It was a little hard to imagine.
It hasn't happened in Canada yet — it's still not even close — but it no longer seems that implausible.
Facebook recently announced that its users now connect to the social network more on phones and tablets than they do with desktop and laptop computers.
BBC News also reported this summer that for the first time ever, it saw mobile traffic exceed computer traffic for some of its news coverage, including stories on the death of Canadian actor Cory Monteith.
Experts' best guesses suggest it'll still take years before mobile is fully neck and neck with computer usage when it comes to overall Internet consumption — particularly in North America — but given how quickly tablets and smartphones have been adopted, it could happen sooner than expected.
"It seems pretty inevitable if you look out two, three, four years that the dominant way of connecting to the Internet, connecting to information, connecting to your friends, is going to be through mobile, that's very much a global trend," said Cory Ondrejka, Facebook's director of mobile engineering.
"I think there are products like Facebook where it's a much more natural fit to be using on mobile, so we're very much a leading edge on this transition to mobile because it's a more natural use case. Not every product in the world has that same dynamic, there are some products that may make more sense on a desktop so they're going to have a longer transition to mobile."
According to the website StatCounter, mobile represented just 0.67 per cent of global Internet traffic in January 2009 but grew to 1.5 per cent a year later, 4.3 per cent by the beginning of 2011 and nearly doubled in each of the following two years. It now stands at about 18 per cent. The numbers are higher in Africa and Asia but lower in North America, with only 11 per cent of overall Internet traffic in Canada linked to mobile devices.
The mobile trend has taken off quicker in emerging markets where computers are less commonly found in homes, said Ondrejka.
"There are billions of people over the next three or four years that their first connection to the Internet is going to be through mobile devices," he said.
"If you think about most of the people we talk to every day, they got to know the Internet through a laptop or desktop machine and then started using mobile browsers. There's a huge number of people who have never seen the Internet and their first experience with that is going to be on the phone."

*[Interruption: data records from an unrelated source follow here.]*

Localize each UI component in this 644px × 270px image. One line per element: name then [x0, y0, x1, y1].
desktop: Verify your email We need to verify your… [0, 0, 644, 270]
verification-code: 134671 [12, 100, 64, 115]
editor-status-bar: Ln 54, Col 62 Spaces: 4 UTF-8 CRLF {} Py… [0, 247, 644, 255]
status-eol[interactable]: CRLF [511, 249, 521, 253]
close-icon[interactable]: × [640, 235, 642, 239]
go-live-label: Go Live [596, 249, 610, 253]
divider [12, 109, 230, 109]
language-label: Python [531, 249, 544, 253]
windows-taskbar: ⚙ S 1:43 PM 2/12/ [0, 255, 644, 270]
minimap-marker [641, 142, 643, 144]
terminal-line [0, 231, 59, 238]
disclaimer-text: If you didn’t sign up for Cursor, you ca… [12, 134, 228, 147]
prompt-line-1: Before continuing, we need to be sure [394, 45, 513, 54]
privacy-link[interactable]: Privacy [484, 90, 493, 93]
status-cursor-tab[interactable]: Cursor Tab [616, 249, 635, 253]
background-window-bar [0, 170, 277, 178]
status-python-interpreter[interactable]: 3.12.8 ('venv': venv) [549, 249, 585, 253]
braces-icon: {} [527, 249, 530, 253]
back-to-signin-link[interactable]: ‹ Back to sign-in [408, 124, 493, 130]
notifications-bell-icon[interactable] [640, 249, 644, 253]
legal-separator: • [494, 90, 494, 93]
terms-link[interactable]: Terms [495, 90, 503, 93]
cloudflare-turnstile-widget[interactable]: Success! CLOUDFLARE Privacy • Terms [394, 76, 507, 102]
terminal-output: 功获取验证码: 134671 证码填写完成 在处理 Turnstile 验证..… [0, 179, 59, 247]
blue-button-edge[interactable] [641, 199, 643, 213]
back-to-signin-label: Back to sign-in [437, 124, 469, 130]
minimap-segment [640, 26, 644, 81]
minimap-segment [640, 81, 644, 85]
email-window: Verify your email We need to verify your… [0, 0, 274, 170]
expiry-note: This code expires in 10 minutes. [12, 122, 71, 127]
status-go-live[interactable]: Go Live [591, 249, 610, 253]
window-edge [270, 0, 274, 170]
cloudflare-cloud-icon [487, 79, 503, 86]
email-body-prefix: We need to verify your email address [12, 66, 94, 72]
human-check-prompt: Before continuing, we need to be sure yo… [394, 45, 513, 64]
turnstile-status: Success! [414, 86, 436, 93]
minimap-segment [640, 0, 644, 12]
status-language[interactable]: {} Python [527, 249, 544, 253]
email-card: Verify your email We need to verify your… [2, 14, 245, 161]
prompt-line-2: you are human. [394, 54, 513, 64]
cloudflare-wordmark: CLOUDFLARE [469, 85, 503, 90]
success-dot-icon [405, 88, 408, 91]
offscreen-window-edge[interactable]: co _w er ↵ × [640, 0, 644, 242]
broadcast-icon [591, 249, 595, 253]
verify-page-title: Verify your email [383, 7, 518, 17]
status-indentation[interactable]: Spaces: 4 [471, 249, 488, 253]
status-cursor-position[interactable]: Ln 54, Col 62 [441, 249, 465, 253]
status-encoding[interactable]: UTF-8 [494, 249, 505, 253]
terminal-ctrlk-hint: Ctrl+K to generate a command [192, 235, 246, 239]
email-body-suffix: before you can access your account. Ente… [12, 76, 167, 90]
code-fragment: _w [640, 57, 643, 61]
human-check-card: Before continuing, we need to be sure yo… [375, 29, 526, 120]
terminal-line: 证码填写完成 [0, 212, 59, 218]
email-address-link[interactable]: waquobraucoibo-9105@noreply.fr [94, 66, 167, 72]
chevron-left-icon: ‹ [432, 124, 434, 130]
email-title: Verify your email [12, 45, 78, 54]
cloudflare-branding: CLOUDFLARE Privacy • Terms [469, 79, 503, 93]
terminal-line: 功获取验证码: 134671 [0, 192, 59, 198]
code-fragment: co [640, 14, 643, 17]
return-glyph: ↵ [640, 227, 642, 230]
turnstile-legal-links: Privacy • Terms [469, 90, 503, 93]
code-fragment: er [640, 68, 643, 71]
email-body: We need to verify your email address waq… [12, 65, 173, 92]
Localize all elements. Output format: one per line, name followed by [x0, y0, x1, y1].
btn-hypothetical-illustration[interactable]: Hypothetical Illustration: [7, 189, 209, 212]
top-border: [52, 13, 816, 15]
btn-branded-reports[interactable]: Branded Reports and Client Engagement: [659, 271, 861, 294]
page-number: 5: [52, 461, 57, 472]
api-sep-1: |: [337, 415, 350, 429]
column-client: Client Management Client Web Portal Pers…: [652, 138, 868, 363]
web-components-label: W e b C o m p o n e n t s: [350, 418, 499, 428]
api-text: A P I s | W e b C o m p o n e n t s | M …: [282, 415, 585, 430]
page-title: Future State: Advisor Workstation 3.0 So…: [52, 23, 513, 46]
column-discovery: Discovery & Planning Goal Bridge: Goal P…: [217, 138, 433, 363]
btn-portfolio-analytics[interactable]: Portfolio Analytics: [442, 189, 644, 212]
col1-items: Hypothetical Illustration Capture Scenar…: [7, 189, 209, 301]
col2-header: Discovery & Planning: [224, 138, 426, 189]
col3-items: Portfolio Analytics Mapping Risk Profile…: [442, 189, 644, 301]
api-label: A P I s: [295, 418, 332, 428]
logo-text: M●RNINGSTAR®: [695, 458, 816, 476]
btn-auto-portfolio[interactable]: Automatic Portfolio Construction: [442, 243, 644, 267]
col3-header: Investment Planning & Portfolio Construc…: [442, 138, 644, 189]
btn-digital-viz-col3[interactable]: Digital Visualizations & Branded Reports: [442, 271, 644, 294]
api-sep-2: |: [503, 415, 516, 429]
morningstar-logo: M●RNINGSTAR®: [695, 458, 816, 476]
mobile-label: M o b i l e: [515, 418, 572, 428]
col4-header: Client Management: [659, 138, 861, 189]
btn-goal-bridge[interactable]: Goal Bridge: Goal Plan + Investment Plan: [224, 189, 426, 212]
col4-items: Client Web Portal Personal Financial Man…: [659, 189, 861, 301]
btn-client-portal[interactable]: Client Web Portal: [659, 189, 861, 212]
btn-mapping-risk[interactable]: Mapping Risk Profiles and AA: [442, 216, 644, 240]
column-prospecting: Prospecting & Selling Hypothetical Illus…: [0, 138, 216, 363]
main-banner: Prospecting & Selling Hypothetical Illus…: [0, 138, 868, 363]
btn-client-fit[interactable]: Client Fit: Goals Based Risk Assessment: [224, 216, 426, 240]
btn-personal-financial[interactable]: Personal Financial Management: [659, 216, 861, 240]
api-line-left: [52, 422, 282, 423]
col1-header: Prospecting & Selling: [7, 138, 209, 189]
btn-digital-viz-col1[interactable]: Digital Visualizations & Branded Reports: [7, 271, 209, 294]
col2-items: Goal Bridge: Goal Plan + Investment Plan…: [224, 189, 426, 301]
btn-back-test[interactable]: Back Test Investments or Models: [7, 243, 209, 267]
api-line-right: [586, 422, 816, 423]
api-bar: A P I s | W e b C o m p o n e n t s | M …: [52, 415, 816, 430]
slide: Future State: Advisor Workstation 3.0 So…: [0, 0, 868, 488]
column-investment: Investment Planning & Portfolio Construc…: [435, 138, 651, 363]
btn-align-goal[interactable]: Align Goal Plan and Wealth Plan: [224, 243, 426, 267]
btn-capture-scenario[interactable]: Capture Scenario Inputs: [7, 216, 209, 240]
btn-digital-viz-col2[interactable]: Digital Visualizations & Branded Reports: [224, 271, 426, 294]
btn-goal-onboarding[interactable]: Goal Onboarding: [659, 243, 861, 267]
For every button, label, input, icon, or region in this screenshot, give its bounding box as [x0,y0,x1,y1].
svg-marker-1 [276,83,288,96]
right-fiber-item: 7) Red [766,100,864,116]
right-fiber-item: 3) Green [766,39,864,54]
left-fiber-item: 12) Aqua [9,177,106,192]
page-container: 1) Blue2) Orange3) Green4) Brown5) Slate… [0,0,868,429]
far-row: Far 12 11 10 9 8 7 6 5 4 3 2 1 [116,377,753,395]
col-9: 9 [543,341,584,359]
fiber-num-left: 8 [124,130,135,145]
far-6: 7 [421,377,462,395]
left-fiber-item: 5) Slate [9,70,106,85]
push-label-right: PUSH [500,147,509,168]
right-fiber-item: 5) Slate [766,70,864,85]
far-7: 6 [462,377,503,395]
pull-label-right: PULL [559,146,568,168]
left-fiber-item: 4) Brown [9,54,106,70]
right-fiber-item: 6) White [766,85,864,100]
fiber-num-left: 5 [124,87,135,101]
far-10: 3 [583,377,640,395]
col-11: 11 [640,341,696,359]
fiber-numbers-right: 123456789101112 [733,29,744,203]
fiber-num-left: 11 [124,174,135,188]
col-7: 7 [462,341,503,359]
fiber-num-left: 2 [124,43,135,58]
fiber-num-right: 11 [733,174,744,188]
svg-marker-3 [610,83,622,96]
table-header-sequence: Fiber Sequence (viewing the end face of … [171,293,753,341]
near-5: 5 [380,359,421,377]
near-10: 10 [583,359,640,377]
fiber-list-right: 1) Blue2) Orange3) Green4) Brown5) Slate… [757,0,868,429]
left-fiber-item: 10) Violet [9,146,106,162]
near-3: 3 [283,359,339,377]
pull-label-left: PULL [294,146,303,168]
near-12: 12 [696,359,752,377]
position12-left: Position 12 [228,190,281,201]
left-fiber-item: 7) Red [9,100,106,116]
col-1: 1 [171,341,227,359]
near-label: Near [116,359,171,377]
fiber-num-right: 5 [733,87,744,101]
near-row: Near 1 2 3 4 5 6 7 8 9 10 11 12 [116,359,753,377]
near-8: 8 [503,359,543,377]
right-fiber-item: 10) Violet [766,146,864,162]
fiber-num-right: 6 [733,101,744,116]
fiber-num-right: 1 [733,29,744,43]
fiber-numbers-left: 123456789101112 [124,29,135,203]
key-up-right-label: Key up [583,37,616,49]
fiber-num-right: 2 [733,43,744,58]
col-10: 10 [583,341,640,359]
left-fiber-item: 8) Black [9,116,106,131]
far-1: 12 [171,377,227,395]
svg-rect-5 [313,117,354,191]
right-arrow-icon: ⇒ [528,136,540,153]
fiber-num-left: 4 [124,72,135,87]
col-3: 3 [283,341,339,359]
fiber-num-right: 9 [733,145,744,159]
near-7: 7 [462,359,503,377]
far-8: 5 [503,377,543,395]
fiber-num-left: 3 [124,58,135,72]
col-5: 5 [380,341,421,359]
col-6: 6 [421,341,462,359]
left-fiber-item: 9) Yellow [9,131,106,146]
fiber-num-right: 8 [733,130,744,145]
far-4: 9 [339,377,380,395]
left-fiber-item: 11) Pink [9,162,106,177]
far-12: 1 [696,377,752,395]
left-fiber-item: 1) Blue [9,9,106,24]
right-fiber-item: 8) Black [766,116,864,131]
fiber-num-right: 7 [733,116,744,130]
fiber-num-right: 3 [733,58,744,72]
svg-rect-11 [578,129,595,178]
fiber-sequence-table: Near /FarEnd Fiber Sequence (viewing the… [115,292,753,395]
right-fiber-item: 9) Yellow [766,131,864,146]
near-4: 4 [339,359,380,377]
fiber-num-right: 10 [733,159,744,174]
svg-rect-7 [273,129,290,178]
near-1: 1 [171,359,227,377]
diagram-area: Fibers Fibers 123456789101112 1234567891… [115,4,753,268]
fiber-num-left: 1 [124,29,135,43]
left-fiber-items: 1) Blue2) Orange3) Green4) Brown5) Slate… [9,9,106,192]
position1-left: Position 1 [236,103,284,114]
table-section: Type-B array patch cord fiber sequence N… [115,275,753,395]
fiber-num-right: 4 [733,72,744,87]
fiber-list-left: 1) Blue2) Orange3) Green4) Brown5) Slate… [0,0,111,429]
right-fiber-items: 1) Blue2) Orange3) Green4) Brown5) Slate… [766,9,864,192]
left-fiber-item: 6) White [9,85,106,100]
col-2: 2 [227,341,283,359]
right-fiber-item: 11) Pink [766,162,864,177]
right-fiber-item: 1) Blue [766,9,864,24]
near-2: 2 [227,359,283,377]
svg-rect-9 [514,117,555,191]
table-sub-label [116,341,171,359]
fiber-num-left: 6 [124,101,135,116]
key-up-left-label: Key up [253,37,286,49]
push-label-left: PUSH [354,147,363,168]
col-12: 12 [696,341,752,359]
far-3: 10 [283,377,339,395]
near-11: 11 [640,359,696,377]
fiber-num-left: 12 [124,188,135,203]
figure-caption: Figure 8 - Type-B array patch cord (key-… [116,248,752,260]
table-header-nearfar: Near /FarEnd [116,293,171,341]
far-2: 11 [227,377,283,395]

Eric Morris, Google Canada's head of mobile advertising, said there are a few "pockets" of mobile usage that are catching up to or even surpassing computer usage in Canada.
"We see almost as many restaurant searches on mobile as you do on desktop ... There are actually more queries for restaurants on Valentine's Day on mobile than on desktop, people doing things last minute on the go, because they're desperate for that information," said Morris.
"Even just two years ago mobile Internet usage was seen as almost a hobby, it was something for people who could afford expensive phones and expensive data plans, it was a luxury for them — luxury in terms of cost, a luxury in terms of how often they used it.
"And now what we've seen is mobile Internet consumption has become more mainstream and for some people that's the first place they use the Internet when they wake up — they're checking Facebook, they're checking Twitter, they're checking email, they're checking their feeds — and it's the last thing they look at before going to bed. That's a fundamental shift in consumer behaviour."
Even when people have access to a computer at home they're increasingly choosing to use a mobile device instead on their WiFi network, said Dave Caputo, president of the computer network company Sandvine. He noted that about 20 per cent of North American Internet traffic is linked to mobile devices on WiFi.
"I think it's amazing that people are consuming a big chunk of content on their mobile devices over their home WiFi network, a phenomenon we call home roaming," said Caputo.
But if you're counting megabytes and gigabytes — instead of time spent on each platform — desktop and laptop computer usage still comes out way ahead.
In North America, the average monthly Internet usage per customer is about 44 gigabytes on computers and only 390 megabytes on mobile, according to Sandvine's research.
But the popularity of video streaming at home — which quickly gobbles through gigabytes of data — may be skewing the spread between computer and mobile usage.
Caputo said Sandvine is just now starting to see consumers use their mobile devices for video streaming in a significant way.
"If you think of the quality of the screens, the better battery life, the better accessibility to long-form video content, it's really becoming a reality on mobile networks," said Caputo.
The growth of mobile is part of another trend, said Morris: constant connectivity.
"I think a lot of people are focusing on, 'has mobile surpassed desktop, is it more important?' I think the way we look at it at Google is people are just spending more time online in general," Morris said.
"Whereas in the past the only time you could enjoy the Internet was when you were at your desk, in your office or a classroom, now you can enjoy the Internet wherever you are, you have it in your pocket and you're connected all the time.
"You used to have to go online, now you are online."